Ja jestem dzieckiem lat 90tych - były wtedy w szkołach grube akcje jak spłukiwania łbów w kiblach (słynna gimnazjalna fala), czy konkretne wpierdole kończące się gipsem, ale charakter tego wszystkiego był zupełnie inny i faktycznie były jakieś sensowniejsze ogniska zapalne, a nie jakieś papieroski, białorycerzenie, ból dupy o komentarze w sieci, zwracanie na czegoś uwagę... bójki miały głównie charakter ostrych solówek, a nie "polegania na ekipie" i szczuciu, ciągnięciu tych spraw tygodniami/miesiącami.
Prócz napierdalania się między sobą n0rmictwo zaczyna też wyżywać się na zwierzętach - to kolejny niepokojący trend.
Świat i kultura świata dzisiaj szybko się zmienia, nie trzeba wymiany pokoleniowej.
#patologia #przegryw #pobicie #przemoc #feels
@AdamKarolczak02137 właśnie go z siebie zrobiłeś. A teraz out.

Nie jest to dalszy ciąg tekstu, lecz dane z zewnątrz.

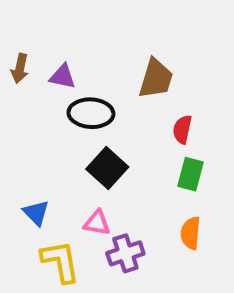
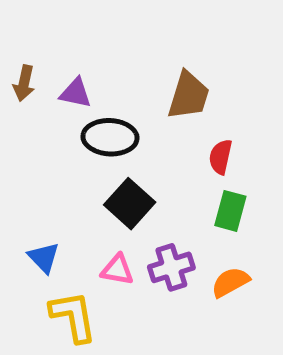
orange semicircle: (190, 233) -> (230, 282), turned 56
purple cross: (125, 253) -> (171, 267), moved

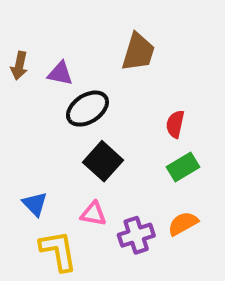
brown trapezoid: (189, 95) -> (138, 52), moved
black ellipse: (110, 137) -> (87, 109), turned -36
green rectangle: (230, 211) -> (183, 167), turned 44
purple cross: (171, 267) -> (136, 235), moved

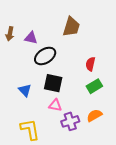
black square: (103, 161) -> (53, 83), turned -30
blue triangle: (35, 204) -> (25, 90), moved
pink triangle: (93, 214) -> (55, 105), moved

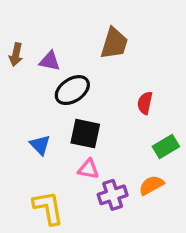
green rectangle: (94, 86) -> (166, 146), moved

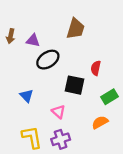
black square: (85, 134) -> (74, 85), moved
pink triangle: (88, 169) -> (58, 112), turned 32
purple cross: (113, 195) -> (61, 139), moved

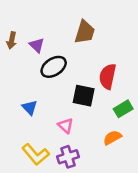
purple triangle: (33, 40) -> (37, 45), turned 32
red semicircle: (96, 68) -> (108, 76), size x1.5
yellow L-shape: (32, 137) -> (36, 154), turned 150

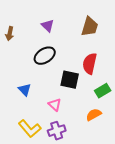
brown trapezoid: (85, 32) -> (90, 27), moved
purple triangle: (37, 45) -> (48, 26), moved

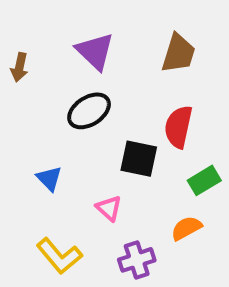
purple triangle: (48, 26) -> (95, 51), size x1.5
purple cross: (57, 131) -> (137, 260), moved

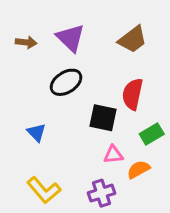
brown trapezoid: (178, 53) -> (133, 39), turned 36
brown arrow: (19, 67) -> (26, 42), moved, turned -96
pink triangle: (109, 208) -> (113, 155), moved, turned -48

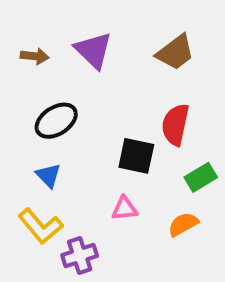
black ellipse: (66, 82) -> (56, 121), moved
pink triangle: (113, 155) -> (125, 209), moved
yellow L-shape: (44, 190) -> (41, 226), moved
purple cross: (102, 193) -> (80, 255), moved

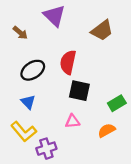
purple triangle: (93, 50) -> (54, 16), moved
brown arrow: (35, 56) -> (20, 33), turned 35
red semicircle: (175, 125) -> (68, 62), moved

@Piwniczak1991 Brzmi trochę jak starcze pierdolo. Ja za to pamiętam akcje typu ludzie siedzą są na polanie na ognisku i nagle wpada zgraja dresów i "z nudów" chlastają ich nożami i butelkami.
@Piwniczak1991 sekundę - mówimy może o latach 90? Tych, gdy społeczeństwo było bardzo niestabilne wskutek transformacji i bandyterka była na porządku dziennym? Nic tak nie działa na człowieka jak obraz więc polecam po prostu odpalić sobie chociażby bijatyki stadionowe z tamtych lat
a może o latach 80? Gdy gnojki z nudów i biedy też wpadały na bardzo różne i bardzo głupie pomysły? Kojarzysz serial 7 życzeń? Osiedlowe chłopaki chciały z kota zrobić żywą pochodnię. O ile wiem to film sobie z dupy tego nie wymyślił tylko zainspirował ówczesnymi zabawami chuliganerii.
to nie wiem, lata 00? Do dziś pamiętam jak obawialiśmy się dresów bo co jakiś czas któryś z nas był krojony lub pobity. Do dziś pamiętam teksty typu "nie przechodźcie dziś koło sklepu X, właśnie zajebali mi czapkę". Pamiętam też, że tacy agresorzy byli nietykalni bo ich rodzice mieli ich w dupie a wyrzuceni ze szkoły być nie mogli bo "rejonówka". Pamiętam jak podczas lekcji nagle banda pijanych patusów zaczęła nawalać w szybę i drzeć się na nas.
TLDR: pieprzysz pan. ew czas zacząć kupować coś na pamięć.